Now run the program. Make sure you are in nodejs directory.

node main.js

Output:

Starting directory: /home/<your username>/nodejs
This platform is linux
Process PID: 19253
The CPU Architecture is: x64
Ending directory: /home/<your username>/Documents

require()

require is a method used to load or import local files, JSON and modules.

Import a Local Module or JSON

To import a local module or JSON, you need to use the relative path of the file.

Local Module.

const localModule = require('.path/filename.js');

JSON file.

const jsonData = require('.path/filename.json');

Importing Modules from node_modules

To import a module from node_modules directory or modules bullt-in in Node.js, you need to pass the module name to the require() method.

// fs is a built-in module
const fileSystem = require('fs');

__dirname

__dirname returns the path of the directory the script is executing in. It is not available in the Node.js REPL.

Remove the code in main.js and add the following code:

console.log(__dirname);

output:

/home/<your username>/nodejs

This can come handy when reading and writing files with Node.js.

__filename

__filename returns the absolute path of the file being executed. It is not available in the Node.js REPL.

Delete the code in main.js and add the following code.

console.log(__filename);

output.

/home/<your username>/nodejs/main.js

module

This global object is a reference to the current module. It contains information about the current module that CommonJs can use to figure out how to import the module.

Every time you create a file just like we did when we created main.js, it becomes a module.

We can get all the information about the main.js module by logging the module.

 console.log(module);

Logging the module returns an object which contain information about the main.js module:

 Module {
  id: '.',
  path: '/home/<your username>/nodejs',
  exports: {},
  parent: null,
  filename: '/home/<your username>/nodejs/main.js',
  loaded: false,
  children: [],
  paths: [
    '/home/<your username>/nodejs/node_modules',
    '/home/<your username>/node_modules',
    '/home/node_modules',
    '/node_modules'
  ]
}

When Commonjs is importing the main.js module in another file, it looks for the main.js file in the paths provided by Module.paths.

URL

URL is a constructor method that is used to parse URL. It returns an object containing the parsed data.

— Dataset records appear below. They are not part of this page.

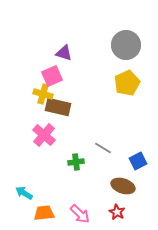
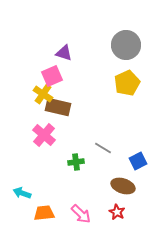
yellow cross: rotated 18 degrees clockwise
cyan arrow: moved 2 px left; rotated 12 degrees counterclockwise
pink arrow: moved 1 px right
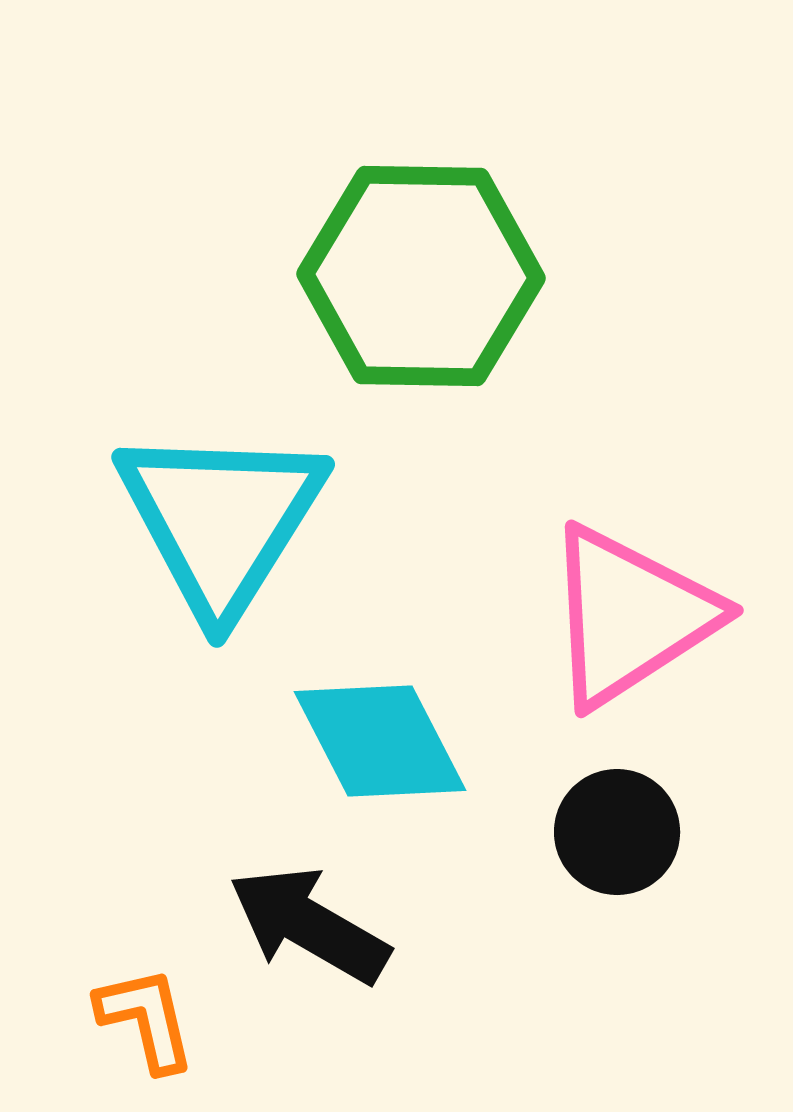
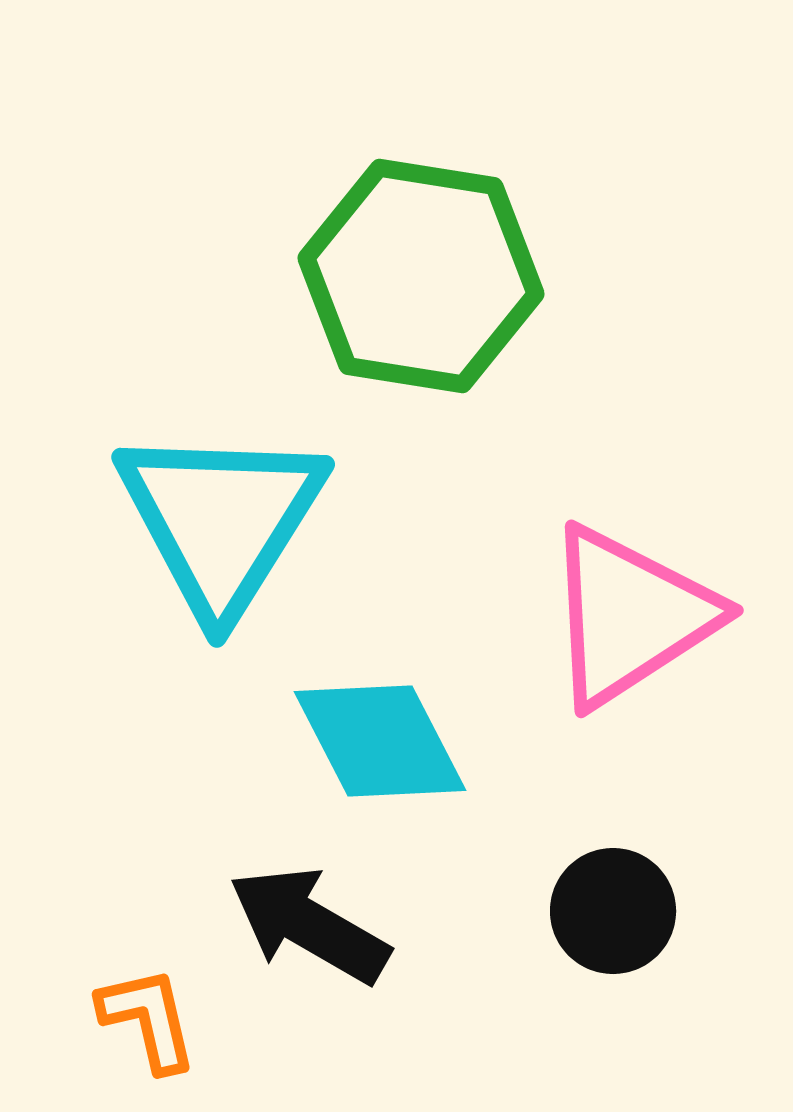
green hexagon: rotated 8 degrees clockwise
black circle: moved 4 px left, 79 px down
orange L-shape: moved 2 px right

Clear everything in the main.js file. We are going to parse the following URL: https://www.stanleyulili.com/articles/

const url = new URL('https://www.stanleyulili.com/articles/');

console.log(`The url protocol: ${url.protocol}`);
console.log(`The url path : ${url.pathname}`);  
console.log(`The url hostname: ${url.hostname}`);

Output:

The url protocol: https:
The url path : /articles/
The url hostname: www.stanleyulili.com

Conclusion

In this tutorial, you learned how to work some of the most common global objects in Node.js. I hope you have been inspired and will find practical uses cases of the objects in your applications.